EXERCISE DESCRIPTION: Report, word for word, every line of the material that contains "модерна".

□ □ □ □ □

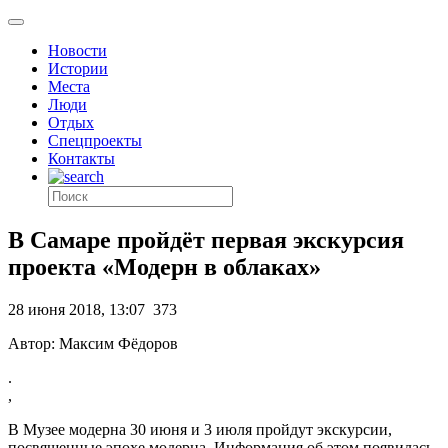
Новости
Истории
Места
Люди
Отдых
Спецпроекты
Контакты
В Самаре пройдёт первая экскурсия
проекта «Модерн в облаках»
28 июня 2018, 13:07
373
Автор: Максим Фёдоров
.
,
В Музее модерна 30 июня и 3 июля пройдут экскурсии,
посвященные эпохе модерна. Информация об этом появилась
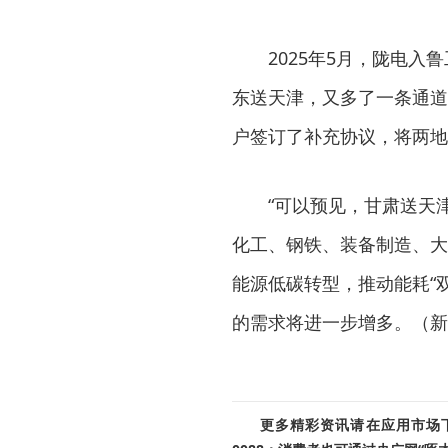
2025年5月，陇电
东送天津，又多了一条通道
户签订了补充协议，将两地客
“可以预见，甘肃送天
化工、钢铁、装备制造、大
能源低碳转型，推动能耗“
的需求将进一步增多。（新
更多精彩资讯请在应用市场下载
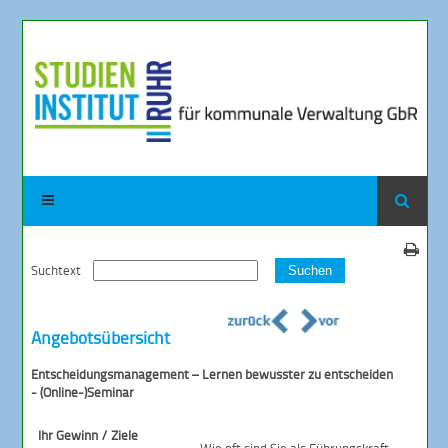
Suchtext
Suchen
Angebotsübersicht
Entscheidungsmanagement – Lernen bewusster zu entscheiden
- (Online-)Seminar
Ihr Gewinn / Ziele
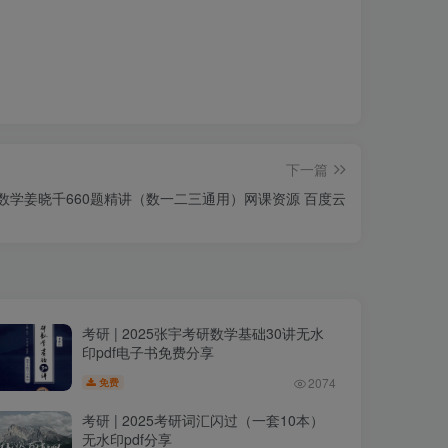
下一篇
6考研数学姜晓千660题精讲（数一二三通用）网课资源 百度云
考研 | 2025张宇考研数学基础30讲无水
印pdf电子书免费分享
2074
免费
考研 | 2025考研词汇闪过（一套10本）
无水印pdf分享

□ □ □ □ □

OUTPUT OF THE EXERCISE:
В Музее модерна 30 июня и 3 июля пройдут экскурсии,
посвященные эпохе модерна. Информация об этом появилась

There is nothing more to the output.